Countries that survive over many centuries do so by riding the tides of history - by adjusting their political and economic systems to meet evolving challenges. Stephen Kinzer expressed alarm in 2020 writing in the Boston Globe that the United States was failing to maintain that flexibility, resulting in a decline of American exceptionalism.

Over the recent decades, nearly every high-income country has seen its citizens become richer and enjoy substantially longer lifespans. The United States has moved instead in the opposite direction, as the New York Times has reported. Even as average incomes rose, much of the economic gains went to the affluent, advancing income inequality. Life expectancy has suffered as well, rising only three years since 1990. No other developed country has suffered such a stark slowdown in lifespans.

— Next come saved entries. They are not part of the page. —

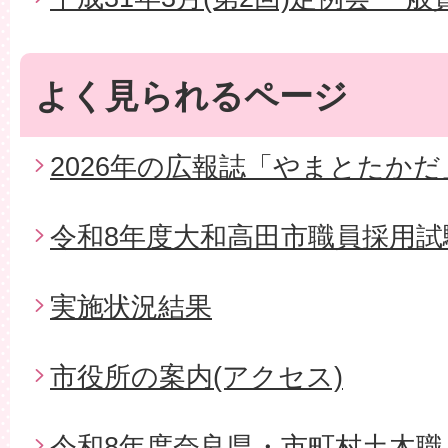
よく見られるページ
2026年の広報誌「やまとたかだ
令和8年度大和高田市職員採用試
実施状況結果
市役所の案内(アクセス)
令和8年度奈良県・市町村土木職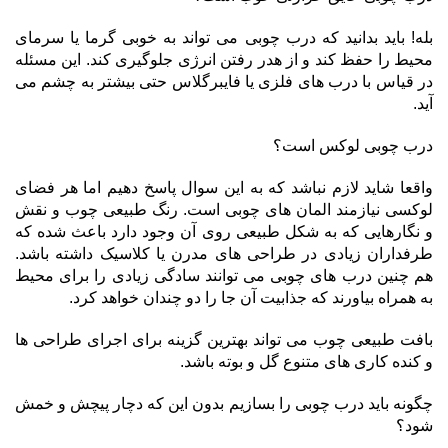
بله! باید بدانید که درب چوبی می تواند به خوبی گرما یا سرمای
محیط را حفظ کند و از هدر رفتن انرژی جلوگیری کند. این مسئله
در قیاس با درب های فلزی یا فایبرگلاس حتی بیشتر به چشم می
آید.
درب چوبی لوکس است؟
واقعا شاید لازم نباشد که به این سوال پاسخ دهیم اما هر فضای
لوکسی نیازمند المان های چوبی است. رنگ طبیعی چوب و نقش
و نگارهایی که به شکل طبیعی روی آن وجود دارد باعث شده که
طرفداران زیادی در طراحی های مدرن یا کلاسیک داشته باشد.
هم چنین درب های چوبی می توانند سادگی زیادی را برای محیط
به همراه بیاورند که جذابیت آن جا را دو چندان خواهد کرد.
بافت طبیعی چوب می تواند بهترین گزینه برای اجرای طراحی ها
و کنده کاری های متنوع گل و بوته باشد.
چگونه باید درب چوبی را بسازیم بدون این که دچار پیچش و خمش
شود؟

Faded Glory presents metaphorical photographs that reflect the many issues integral now to American society, with a gradual decline in its exceptionalism. In their subtlety and pervasiveness, these images serve as a call to awareness and action, not to rebuild an empire or recover world power supremacy but to build a better, stronger and more enduring democracy for all of its citizens.

Measures of Decline

The year 1980 signaled important changes for America, for its citizens as well as for the nation as a political entity. It marked a dramatic change in income inequality, when incomes flattened and aspirational goals for the middle class – housing, transportation, education and healthcare – began to rise in cost. The challenge to the middle class, how to maintain what they had achieved and come to expect, arose just as many measures of American exceptionalism came under threat.

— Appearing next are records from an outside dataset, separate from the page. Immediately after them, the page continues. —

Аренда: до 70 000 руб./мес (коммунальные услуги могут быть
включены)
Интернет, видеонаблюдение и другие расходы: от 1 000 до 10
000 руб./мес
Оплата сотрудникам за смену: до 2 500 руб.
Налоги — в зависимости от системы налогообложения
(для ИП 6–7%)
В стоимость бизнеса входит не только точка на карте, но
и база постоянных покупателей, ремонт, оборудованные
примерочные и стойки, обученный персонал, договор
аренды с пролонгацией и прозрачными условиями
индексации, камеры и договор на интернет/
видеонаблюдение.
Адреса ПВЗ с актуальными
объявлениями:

Books such as Amy Chua’s Day of Empire: End of the American Empire (2007), Andrew Bacevich’s Twilight of the American Century (2018), Jacob Hacker and Paul Pierson’s American Amnesia (2016) and Steven Brill’s Tailspin (2018) surveilled these changes, documenting cracks in the system. In so many ways, they called into question the concept of greatness inherent in Henry Luce’s 1941 declaration of the advent of the American Century.

Increasing failures in today’s America of what had been an upward trajectory are apparent everywhere and for all to see:

  • collapsing infrastructure, from roadways and bridges to water supply,

  • aging and failing mass transit systems,

  • growing healthcare expenses with decreasing health outcomes,

  • struggling, underperforming educational systems at all levels

  • changing industrial base, traditional manufacturing yielding to knowledge industries

  • increasing appearance of foreign brands and foreign companies

  • growing food insecurity

  • increasing poverty rate and income inequality

  • diminishing affordable housing options

  • growing environmental stresses

  • a surging national deficit

This is the America that we confront now, moving into the third decade of the Twenty-First Century, a country facing profound challenges and serious question marks. This is what Faded Glory attempts to highlight, that we may look for effective solutions.